MMXXII: Berlin

Last February, I moved to Berlin, Germany to connect with the global art world and explore new ideas in technology and art. It has been challenging, surprising, and fulfilling.

The move was inspired by a failed California Arts Council grant application. I had planned to use that grant to visit Berlin during some key art festivals. While I was waiting to hear about the application, I spent a lot of time researching Berlin and to make best use of the time that grant would enable.

I didn’t get that grant. The feedback I got from the review was conflicting and confusing, but I didn’t dwell on it. Instead, I made plans to drive across the United States as an art making expedition. That turned out well and I returned to my San Jose art studio to work through multiple bodies of work generated out on the road.

The owner of the house I lived in decided to sell his house and I was looking at options for where to live the next year. Post-Covid Silicon Valley didn’t look very appealing and all my options were very expensive. It dawned on me that I might be able to move to Berlin instead. I had done a lot of research already so I knew where to explore that option. Within a week, I decided to take the gamble.
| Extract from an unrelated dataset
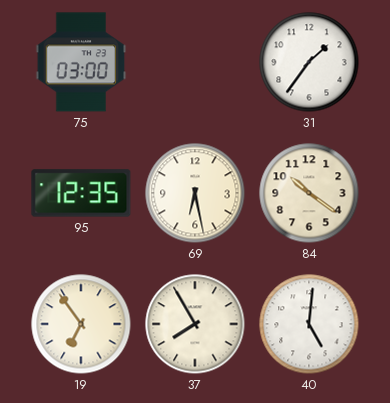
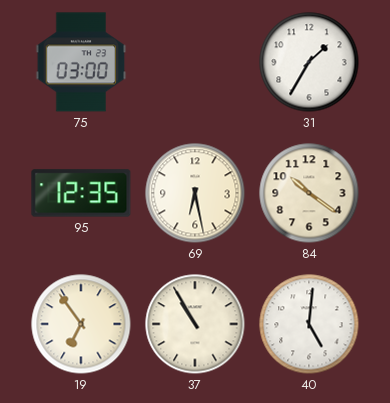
31: 1:36 -> 1:35
37: 7:55 -> 10:55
I started applying for jobs in Berlin and 3 months later, I had one. A month after that, I arrived at Brandenberg airport with a backpack, a laptop, and some clothes. A year has passed since then and the experience has been intense and inspiring.

Impressions

Berlin is a very modern large city. It has a strong public transportation network and diverse civic infrastructure. It has been able to absorb many class and culture imports and offers a strong social support network. Culturally, it has the most active and engaged art audience I ever seen in a city. More than New York.

It is not a skyscraper city, but more spread out into neighborhoods defined by rows and rows of 6 story apartment buildings. Much of the architecture is relatively new. Berlin was heavily bombed in WWII. But, there are integrations of historic places everywhere. The past is not forgotten here.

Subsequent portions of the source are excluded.